== Segment start ==
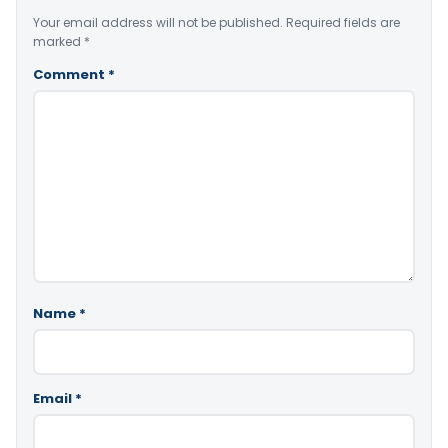
Your email address will not be published.
Required fields are
marked
*
Comment
*
Name
*
Email
*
== Segment end ==
THE PROBLEM | The records above must all be output exactly. Omit the images.

ANSWER AREA |
Your email address will not be published.
Required fields are
marked
*
Comment
*
Name
*
Email
*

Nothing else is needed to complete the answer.